INSTRUCTIONS FOR THE TASK: Reproduce each entry exactly as written.

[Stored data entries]
· · · ·

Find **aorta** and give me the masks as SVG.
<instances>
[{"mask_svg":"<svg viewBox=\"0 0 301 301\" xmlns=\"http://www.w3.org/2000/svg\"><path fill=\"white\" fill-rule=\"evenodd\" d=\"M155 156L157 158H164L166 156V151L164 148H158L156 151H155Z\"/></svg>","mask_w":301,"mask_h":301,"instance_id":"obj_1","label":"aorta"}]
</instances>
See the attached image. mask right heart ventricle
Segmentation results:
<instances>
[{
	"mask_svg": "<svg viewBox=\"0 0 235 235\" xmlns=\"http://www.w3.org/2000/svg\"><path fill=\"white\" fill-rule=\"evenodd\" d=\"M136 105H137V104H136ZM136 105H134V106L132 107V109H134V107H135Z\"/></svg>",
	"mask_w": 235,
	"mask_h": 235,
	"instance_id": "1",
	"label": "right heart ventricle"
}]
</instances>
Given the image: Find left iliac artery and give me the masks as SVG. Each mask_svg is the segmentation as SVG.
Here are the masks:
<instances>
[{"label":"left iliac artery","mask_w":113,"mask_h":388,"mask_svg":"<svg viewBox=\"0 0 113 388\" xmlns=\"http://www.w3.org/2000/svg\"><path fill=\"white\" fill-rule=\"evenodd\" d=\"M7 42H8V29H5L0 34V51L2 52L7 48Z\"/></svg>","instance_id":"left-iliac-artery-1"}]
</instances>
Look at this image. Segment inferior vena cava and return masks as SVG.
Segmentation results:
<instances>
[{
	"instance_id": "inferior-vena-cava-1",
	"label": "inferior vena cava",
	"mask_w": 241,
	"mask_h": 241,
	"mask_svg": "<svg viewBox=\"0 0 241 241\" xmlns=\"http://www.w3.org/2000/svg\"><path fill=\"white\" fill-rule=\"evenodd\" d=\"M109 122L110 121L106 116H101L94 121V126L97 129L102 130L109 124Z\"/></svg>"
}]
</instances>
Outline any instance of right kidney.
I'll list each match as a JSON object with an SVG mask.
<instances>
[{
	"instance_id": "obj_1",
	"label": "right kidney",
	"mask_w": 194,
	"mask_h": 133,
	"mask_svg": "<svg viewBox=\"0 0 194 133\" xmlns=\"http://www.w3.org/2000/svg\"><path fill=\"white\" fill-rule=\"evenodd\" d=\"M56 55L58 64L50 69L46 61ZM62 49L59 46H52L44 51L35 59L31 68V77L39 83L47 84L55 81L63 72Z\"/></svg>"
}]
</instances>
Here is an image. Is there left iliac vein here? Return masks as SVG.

· · · ·

TASK RESULT:
Find **aorta** and give me the masks as SVG.
<instances>
[{"mask_svg":"<svg viewBox=\"0 0 301 301\" xmlns=\"http://www.w3.org/2000/svg\"><path fill=\"white\" fill-rule=\"evenodd\" d=\"M155 156L157 158H164L166 156V151L164 148H158L156 151H155Z\"/></svg>","mask_w":301,"mask_h":301,"instance_id":"obj_1","label":"aorta"}]
</instances>
See the attached image. mask right heart ventricle
Segmentation results:
<instances>
[{
	"mask_svg": "<svg viewBox=\"0 0 235 235\" xmlns=\"http://www.w3.org/2000/svg\"><path fill=\"white\" fill-rule=\"evenodd\" d=\"M136 105H137V104H136ZM136 105H134V106L132 107V109H134V107H135Z\"/></svg>",
	"mask_w": 235,
	"mask_h": 235,
	"instance_id": "1",
	"label": "right heart ventricle"
}]
</instances>
Given the image: Find left iliac artery and give me the masks as SVG. Each mask_svg is the segmentation as SVG.
Here are the masks:
<instances>
[{"label":"left iliac artery","mask_w":113,"mask_h":388,"mask_svg":"<svg viewBox=\"0 0 113 388\" xmlns=\"http://www.w3.org/2000/svg\"><path fill=\"white\" fill-rule=\"evenodd\" d=\"M7 42H8V29H5L0 34V51L2 52L7 48Z\"/></svg>","instance_id":"left-iliac-artery-1"}]
</instances>
Look at this image. Segment inferior vena cava and return masks as SVG.
Segmentation results:
<instances>
[{
	"instance_id": "inferior-vena-cava-1",
	"label": "inferior vena cava",
	"mask_w": 241,
	"mask_h": 241,
	"mask_svg": "<svg viewBox=\"0 0 241 241\" xmlns=\"http://www.w3.org/2000/svg\"><path fill=\"white\" fill-rule=\"evenodd\" d=\"M109 122L110 121L106 116H101L94 121V126L97 129L102 130L109 124Z\"/></svg>"
}]
</instances>
Outline any instance of right kidney.
I'll list each match as a JSON object with an SVG mask.
<instances>
[{
	"instance_id": "obj_1",
	"label": "right kidney",
	"mask_w": 194,
	"mask_h": 133,
	"mask_svg": "<svg viewBox=\"0 0 194 133\" xmlns=\"http://www.w3.org/2000/svg\"><path fill=\"white\" fill-rule=\"evenodd\" d=\"M56 55L58 64L50 69L46 61ZM62 49L59 46H52L44 51L35 59L31 68V77L39 83L47 84L55 81L63 72Z\"/></svg>"
}]
</instances>
Here is an image. Is there left iliac vein here? Return masks as SVG.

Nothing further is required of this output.